Available data
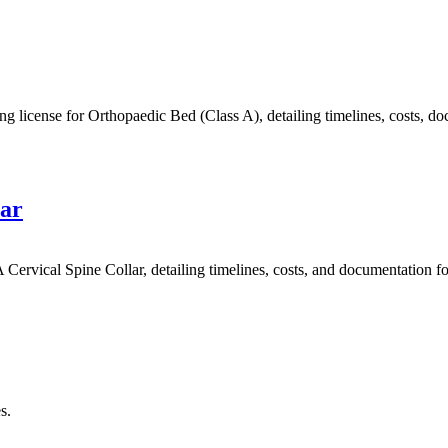
ense for Orthopaedic Bed (Class A), detailing timelines, costs, docu
lar
rvical Spine Collar, detailing timelines, costs, and documentation fo
s.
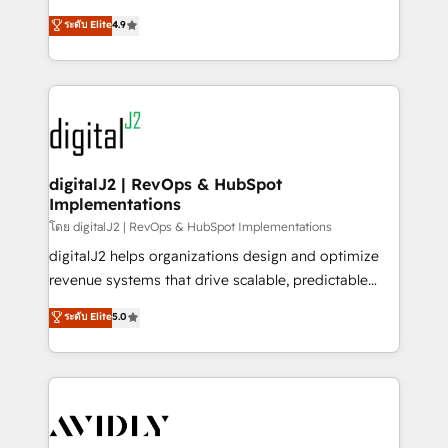
conversions! OTF is an Elite Partner (top 1% of
North America. Avec plus de 115 experts en
ระดับ Elite
4.9
6,500+ Partners) and was named 2023 HubSpot
marketing automation, Growth, Revops, CRM et
Partner of the Year 💥 Trusted by 2,500+ companies
webdesign. Markentive is both a consulting firm, a
to help them scale and close more business, by
digital agency and an integrator. With over 115
using HubSpot (the right way). ⭐️ Here's more info:
experts in marketing automation, growth, revops,
www.onthefuze.com/hubspot-admin Contact us to
CRM and webdesign (We focus on EMEA - USA
learn more!
customers).
digitalJ2 | RevOps & HubSpot
Implementations
โดย digitalJ2 | RevOps & HubSpot Implementations
digitalJ2 helps organizations design and optimize
revenue systems that drive scalable, predictable
growth. As a triple-accredited HubSpot Solutions
ระดับ Elite
5.0
Partner, we specialize in both strategic RevOps
planning and hands-on technical execution - building
the operational foundation companies need to
thrive. Industries we specialize in: - Manufacturing -
Healthcare - Financial Services - Managed IT (MSP) -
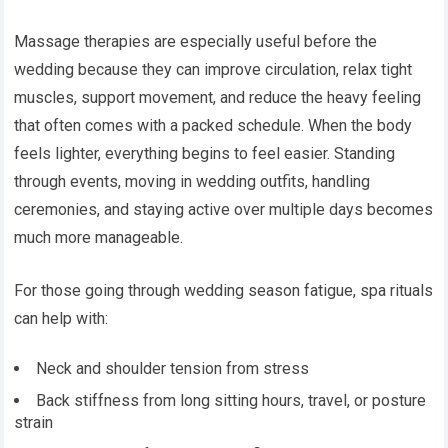
Massage therapies are especially useful before the
wedding because they can improve circulation, relax tight
muscles, support movement, and reduce the heavy feeling
that often comes with a packed schedule. When the body
feels lighter, everything begins to feel easier. Standing
through events, moving in wedding outfits, handling
ceremonies, and staying active over multiple days becomes
much more manageable.
For those going through wedding season fatigue, spa rituals
can help with:
Neck and shoulder tension from stress
Back stiffness from long sitting hours, travel, or posture
strain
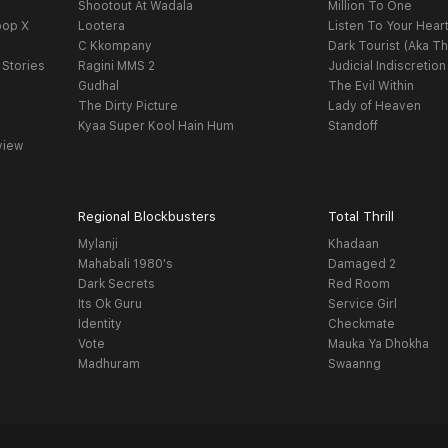
Shootout At Wadala
Million To One
oop X
Lootera
Listen To Your Hear
C Kkompany
Dark Tourist (Aka Th
 Stories
Ragini MMS 2
Judicial Indiscretion
Gudhal
The Evil Within
The Dirty Picture
Lady of Heaven
Kyaa Super Kool Hain Hum
Standoff
view
Regional Blockbusters
Total Thrill
Mylanji
Khadaan
Mahabali 1980's
Damaged 2
Dark Secrets
Red Room
Its Ok Guru
Service Girl
Identity
Checkmate
Vote
Mauka Ya Dhokha
Madhuram
Swaanng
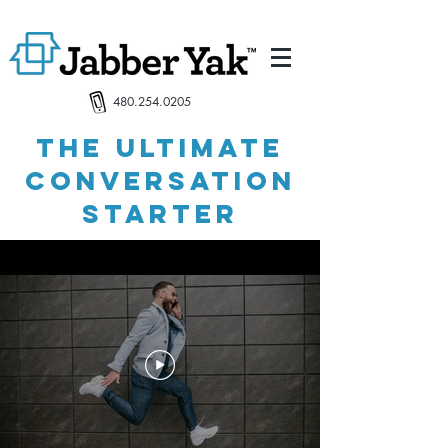
480.254.0205
the ultimate
conversation
starter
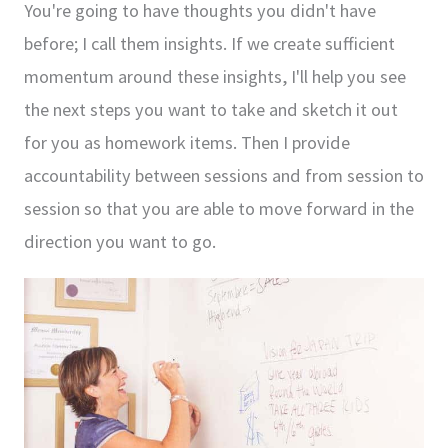
You're going to have thoughts you didn't have
before; I call them insights. If we create sufficient
momentum around these insights, I'll help you see
the next steps you want to take and sketch it out
for you as homework items. Then I provide
accountability between sessions and from session to
session so that you are able to move forward in the
direction you want to go.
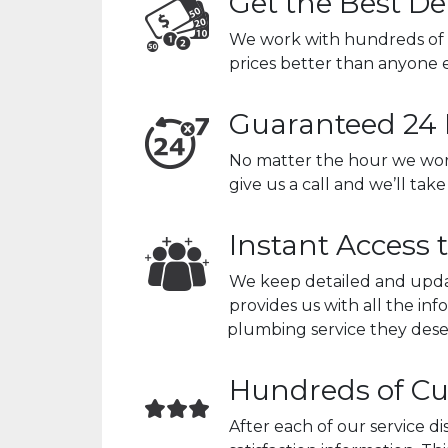
Get the Best De
We work with hundreds of 
prices better than anyone e
Guaranteed 24 
No matter the hour we wor
give us a call and we’ll tak
Instant Access 
We keep detailed and updat
provides us with all the i
plumbing service they dese
Hundreds of Cu
After each of our service 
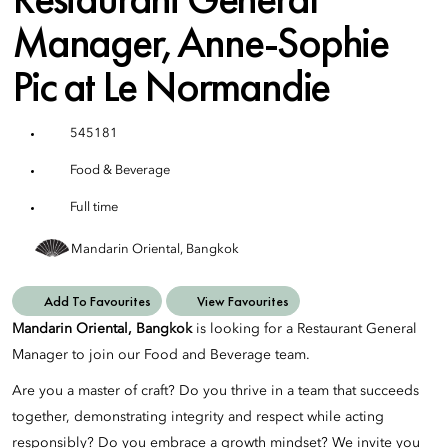
Manager, Anne-Sophie
Pic at Le Normandie
545181
Food & Beverage
Full time
Mandarin Oriental, Bangkok
Add To Favourites
View Favourites
Mandarin Oriental, Bangkok
is looking for a Restaurant General
Manager to join our Food and Beverage team.
Are you a master of craft? Do you thrive in a team that succeeds
together, demonstrating integrity and respect while acting
responsibly? Do you embrace a growth mindset? We invite you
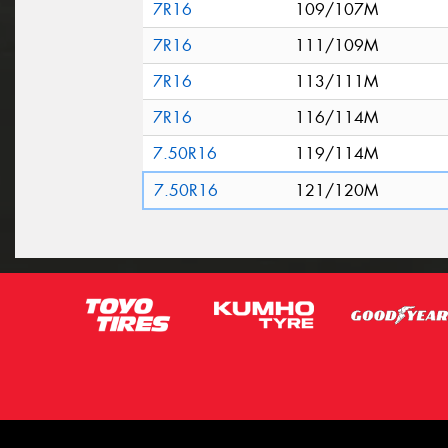
7R16
109/107M
7R16
111/109M
7R16
113/111M
7R16
116/114M
7.50R16
119/114M
7.50R16
121/120M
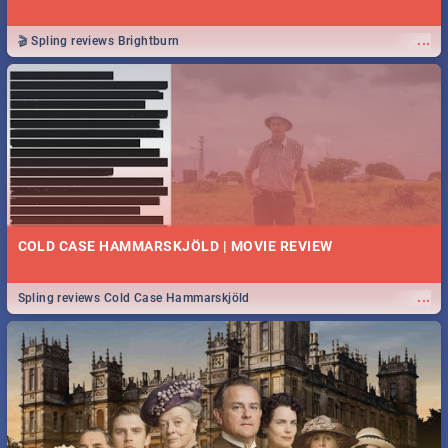
...
🎬 Spling reviews Brightburn
COLD CASE HAMMARSKJÖLD | MOVIE REVIEW
...
Spling reviews Cold Case Hammarskjöld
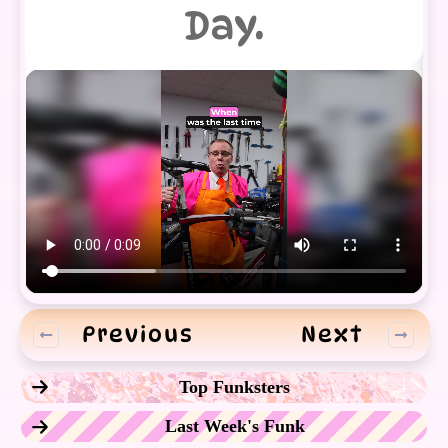
Day.
Previous
Next
Top Funksters
Last Week's Funk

What to produce
Nothing but the lines from the one containing "muscles, support movement, and" through the final line of the records, both included and copied exactly, should appear in the answer; pictures stay out.

Solution to the problem
muscles, support movement, and reduce the heavy feeling
that often comes with a packed schedule. When the body
feels lighter, everything begins to feel easier. Standing
through events, moving in wedding outfits, handling
ceremonies, and staying active over multiple days becomes
much more manageable.
For those going through wedding season fatigue, spa rituals
can help with:
Neck and shoulder tension from stress
Back stiffness from long sitting hours, travel, or posture
strain
Shootout At Wadala
Million To One
oop X
Lootera
Listen To Your Hear
C Kkompany
Dark Tourist (Aka Th
 Stories
Ragini MMS 2
Judicial Indiscretion
Gudhal
The Evil Within
The Dirty Picture
Lady of Heaven
Kyaa Super Kool Hain Hum
Standoff
view
Regional Blockbusters
Total Thrill
Mylanji
Khadaan
Mahabali 1980's
Damaged 2
Dark Secrets
Red Room
Its Ok Guru
Service Girl
Identity
Checkmate
Vote
Mauka Ya Dhokha
Madhuram
Swaanng
480.254.0205
the ultimate
conversation
starter
You're going to have thoughts you didn't have
before; I call them insights. If we create sufficient
momentum around these insights, I'll help you see
the next steps you want to take and sketch it out
for you as homework items. Then I provide
accountability between sessions and from session to
session so that you are able to move forward in the
direction you want to go.
Get the Best De
We work with hundreds of 
prices better than anyone e
Guaranteed 24 
No matter the hour we wor
give us a call and we’ll tak
Instant Access 
We keep detailed and updat
provides us with all the i
plumbing service they dese
Hundreds of Cu
After each of our service 
Manager, Anne-Sophie
Pic at Le Normandie
545181
Food & Beverage
Full time
Mandarin Oriental, Bangkok
Add To Favourites
View Favourites
Mandarin Oriental, Bangkok
is looking for a Restaurant General
Manager to join our Food and Beverage team.
Are you a master of craft? Do you thrive in a team that succeeds
together, demonstrating integrity and respect while acting
responsibly? Do you embrace a growth mindset? We invite you
7R16
109/107M
7R16
111/109M
7R16
113/111M
7R16
116/114M
7.50R16
119/114M
7.50R16
121/120M
...
🎬 Spling reviews Brightburn
COLD CASE HAMMARSKJÖLD | MOVIE REVIEW
...
Spling reviews Cold Case Hammarskjöld
Day.
Previous
Next
Top Funksters
Last Week's Funk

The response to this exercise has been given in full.